SHARE Opinion: Sorry, Chicago, but we have to break up

Dear Chicago,

Now that Valentine’s Day is past, I’m going to be blunt. I love you but I think we have to break up. It goes back to that morning when I stood on a line for an hour and a half in a cold rain with my 8thgrader and my two younger children to gain the privilege of simply seeing Jones College Prep.

It is unconscionable to make people wait like this simply to get a glimpse of a good public school. I believe this is done on purpose to manufacture frenzy — as if we were waiting to see a new baby dolphin at the Shedd.

That was more than a year ago. I am still outraged over a system that had 16,000 applications from children across the city for 3,200 spots last year. This is emotionally damaging to children and their families. It’s also insulting to the democratic spirit behind public education. According to Crain’s Chicago Business, 15 percent of those who didn’t get a spot left the system entirely. That’s a lot more break-ups.

My husband and I both live and work in Chicago, and have served this city through our professional lives as emergency room physician and professor for 27 years. We are urban parents who believe in diversity and vibrant city spaces. But we also love our kids and we don’t want to sacrifice their formative years to your ineptitude.

Yes, you tried to kiss and reassure me, dear Chicago. Ald. Ameya Pawar came to talk at my children’s private elementary school. He was eloquent regarding the need for parents like us to send our children to neighborhood schools because it is only through involved children and their families that local schools will improve and become truly viable options. And I agree.

But you keep siphoning off the most talented students and creating selective enrollment silos. I think these elite academies are a horrible idea. Yet after that wait in the rain, my child got into one, and we sent him. Considering the frenzy, how could he imagine anything else? I want to send my children to a neighborhood high school, I believe in them, but I couldn’t do it. Right now, mine is unproven terrain. I don’t want to be a pioneer.

And let’s be honest — I’d be pioneering my way into a hole. You keep boasting about opening yet another selective enrollment high school. Each time, I fall for you again, at least briefly. It’s you who makes me feel my neighborhood school isn’t good enough. Look me in the eyes and tell me you really want better neighborhood schools.

Two weeks ago, Chicago, you announced more school cuts due to the ongoing budget and union impasses. The next day, I got a letter from the principal of the high school where my son goes asking us to make up the difference. Each family would only need to give $192.

I nearly reached right into my pocket to send off a check. I’m fortunate that I can. It’s for the kids, after all. But if I do that, it puts yet another Band-Aid on a failing system.

The only message regarding this crisis that rings true comes from the nonprofit parent group Raise Your Hand: We need sustainable funding. And my check works directly against that, because then you start to depend on me and build those expectations into your next budget. Stop with your smooth talk. Instead, Bruce Rauner, Rahm Emanuel and Forrest Claypool: Start talking to each other! Show us you can forge a plan that will carry us into the future.

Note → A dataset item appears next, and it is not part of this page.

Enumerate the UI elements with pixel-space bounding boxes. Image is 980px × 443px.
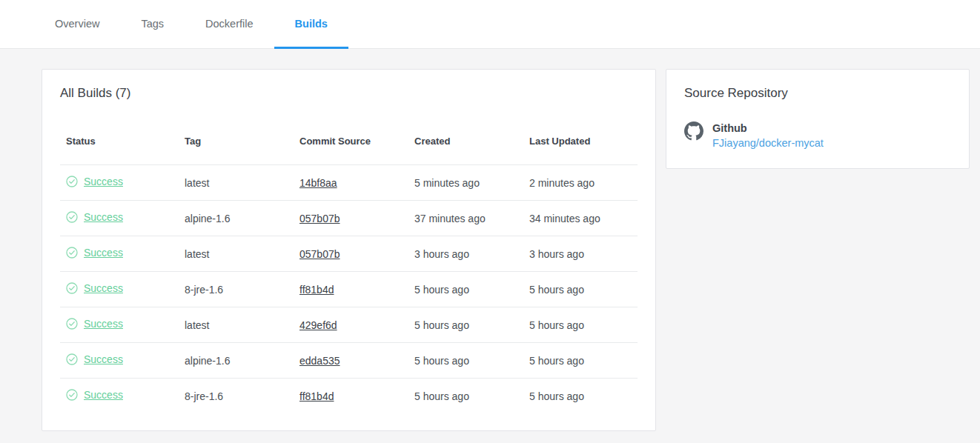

Until then, I’m breaking up with you, Chicago. The romance is gone and I feel jilted. Yes, your restaurants are excellent, the energy of your streets is electric and you make my heart soar when I look down on you from a jet approaching O’Hare.

That’s the image I leave you with, Chicago, because the further that jet travels toward the suburbs, the more you make me want to keep heading there.

Sincerely,

Julie Bokser

Julie Bokser, who lives in Lakeview, is director of the First Year Writing Program at DePaul University, and a 2016 Public Voices Fellow of The Oped Project.